AlexReimann commented 1 year ago

I'd say there is a lock missing here:

https://github.com/ros/ros_comm/blob/dd78ac8af128bb8eb992d6431bb9f994658ea6ab/tools/rosmaster/src/rosmaster/paramserver.py#L245-L257

Also the ParamDictionary uses the RegistrationManager at the same time as the ROSMasterHandler, but they use different locks. I guess the locks rather should move downwards into the RegistrationManager or they should be shared between the two.

Edit: There's a lock in the ROSMasterHandler properly locking all instances where ParamDictionary potentially modifies the RegistrationManager

AlexReimann commented 1 year ago

Looking at the code a bit more:

* it appears that the XMLRPC port assignments are handled by the underlying linux layer, which means that the master doesn't know that the port has been reassigned, so there's no way to clean up the old node mappings. i suspect that the issue above will only occur if the node isn't shut down cleanly

* using rosnode cleanup, or calling cleanup_master_whitelist doesn't help. i suspect this is because the param_subscribers are added to the nodes map in the registration code but are not unregistered by the cleanup code. this means that node_ref.is_empty() check is never true and the node entry is never deleted

So, yeah I came to the same conclusion now as you.

What do you think about checking if any other element of self.nodes has a different id but the api we want to shutdown? If so we don't send the shutdown signal, but just issue a warning?
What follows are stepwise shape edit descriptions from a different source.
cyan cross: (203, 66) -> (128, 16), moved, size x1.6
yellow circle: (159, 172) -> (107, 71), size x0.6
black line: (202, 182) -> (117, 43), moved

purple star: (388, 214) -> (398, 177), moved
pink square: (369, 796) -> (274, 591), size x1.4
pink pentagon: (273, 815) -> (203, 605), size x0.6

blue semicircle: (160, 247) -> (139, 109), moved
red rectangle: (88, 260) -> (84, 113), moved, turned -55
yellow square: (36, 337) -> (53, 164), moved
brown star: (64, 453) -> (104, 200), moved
EdAtHooked commented 1 year ago

My solution was to fix rosnode cleanup, so that it correctly unsubscribes the parameter subscribers. This appears to allow the node entry to properly be deleted in _unsubscribe (rosmaster/registrations.py). You still have to detect that your node died and call one of the cleanup functions to avoid the issue, but that wasn't too much of a problem for us. My suggestion would be that you check for dead nodes and clean them up before launching any new nodes. What we do is:

use rosnode.rosnode_ping_all() to find any nodes that don't respond to the ping request, they're probably dead
use my modified cleanup_master_whitelist to clean up the rosmaster internals
launch any new node(s)

Here is the code I added to cleanup_master_whitelist, it should probably be added to cleanup_master_blacklist as well, and rolled into the main branch, but I didn't have the time to create a PR, etc.
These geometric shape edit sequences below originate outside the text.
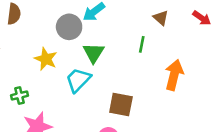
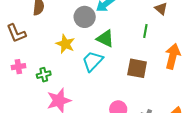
green triangle: (94, 53) -> (105, 38), turned -36
brown square: (121, 105) -> (137, 68), moved

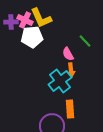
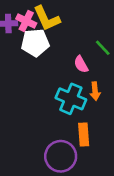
orange arrow: (71, 70) -> (95, 91), moved
cyan cross: (60, 81) -> (71, 99), turned -30

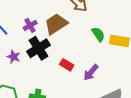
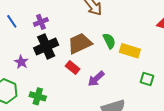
brown trapezoid: (56, 24) -> (80, 43), moved
purple star: (14, 57) -> (21, 62), moved

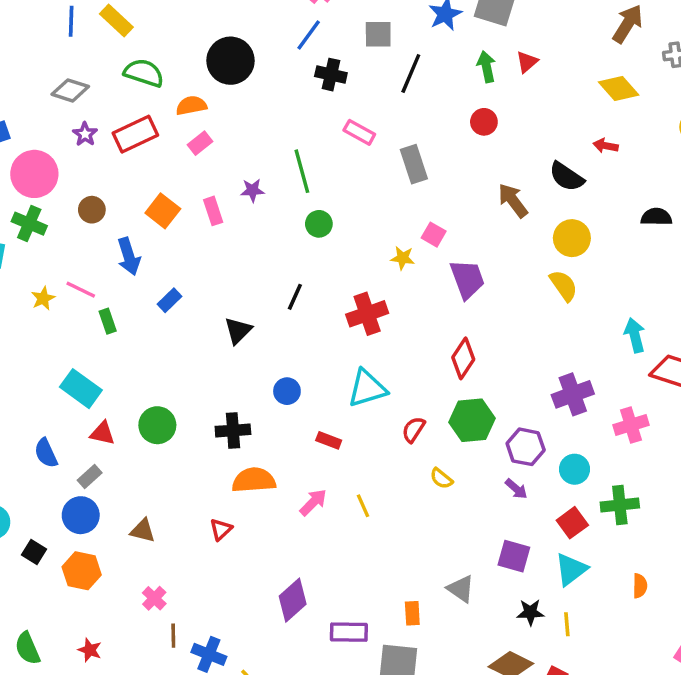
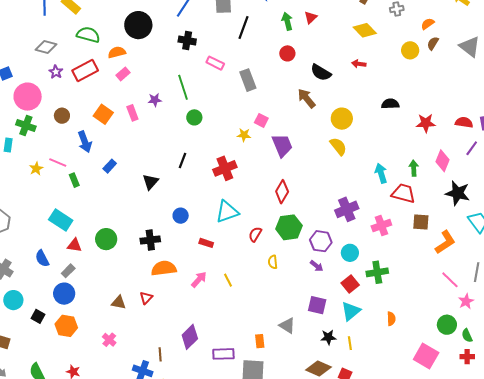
black cross: (331, 75) -> (187, 40), moved
black semicircle: (567, 177) -> (321, 73), moved
yellow semicircle: (441, 478) -> (273, 262), turned 48
brown triangle: (143, 531) -> (119, 302), moved
brown line: (173, 636) -> (160, 354), moved

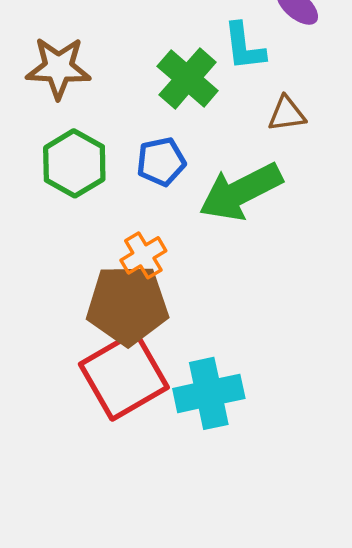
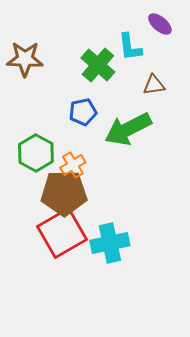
green hexagon: (74, 163) -> (36, 153), moved

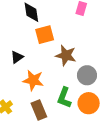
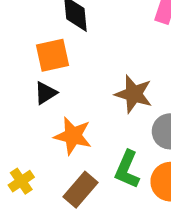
orange square: (45, 35) -> (52, 55), moved
brown rectangle: (39, 110) -> (81, 190), turned 60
    psubs = master.getParamSubscribers()
    for k, l in psubs:
        for n in l:
            if n not in whitelist:
                node_api = rosnode.get_api_uri(master, n)
                master_n = rosgraph.Master(n)
                master_n.unsubscribeParam(node_api, k)
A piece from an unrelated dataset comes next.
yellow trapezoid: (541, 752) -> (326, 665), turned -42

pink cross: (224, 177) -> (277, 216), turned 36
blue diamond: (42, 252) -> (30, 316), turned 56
Ideally, rosmaster would handle all of this stuff internally every time a new node is launched. I believe this is the only way to avoid the underlying issue.

AlexReimann commented 1 year ago

Running with this now, will see if it solves the issue:

diff --git a/tools/rosmaster/src/rosmaster/registrations.py b/tools/rosmaster/src/rosmaster/registrations.py
index f7e8d124d..aadff915f 100644
--- a/tools/rosmaster/src/rosmaster/registrations.py
+++ b/tools/rosmaster/src/rosmaster/registrations.py
@@ -32,10 +32,14 @@
 #
 # Revision $Id$

+import logging
 from rosmaster.util import remove_server_proxy
 from rosmaster.util import xmlrpcapi
 import rosmaster.exceptions

+
+_logger = logging.getLogger("rosmaster.master")
+
 """Data structures for representing registration data in the Master"""

 class NodeRef(object):
@@ -461,6 +465,18 @@ class RegistrationManager(object):
         if node_ref is not None:
             if node_ref.api == caller_api:
                 return node_ref, False
+
+            other_node_with_api = None
+            for node in self.nodes:
+                if node.id != caller_api and node.api == caller_api:
+                    other_node_with_api = node.id
+                    break
+
+            if other_node_with_api:
+                log_warn = "Got registration for already on {} registered api. Removing old registration of Node {}, as it probably is a zombie".format(other_node_with_api, caller_id)
+                _logger.warn(log_warn)
+                print(log_warn)
+                del self.nodes[caller_id]
             else:
                 bumped_api = node_ref.api
                 self.thread_pool.queue_task(bumped_api, shutdown_node_task,

AlexReimann commented 8 months ago

Here is the code I added to cleanup_master_whitelist, it should probably be added to cleanup_master_blacklist as well, and rolled into the main branch, but I didn't have the time to create a PR, etc.
    psubs = master.getParamSubscribers()
    for k, l in psubs:
        for n in l:
            if n not in whitelist:
                node_api = rosnode.get_api_uri(master, n)
                master_n = rosgraph.Master(n)
                master_n.unsubscribeParam(node_api, k)

@EdAtHooked Where do you get the psubs = master.getParamSubscribers() from? There is no getParamSubscribers in the noetic-devel branch?
It seems like there is no existing api to get the information which node is subscribed to which parameters?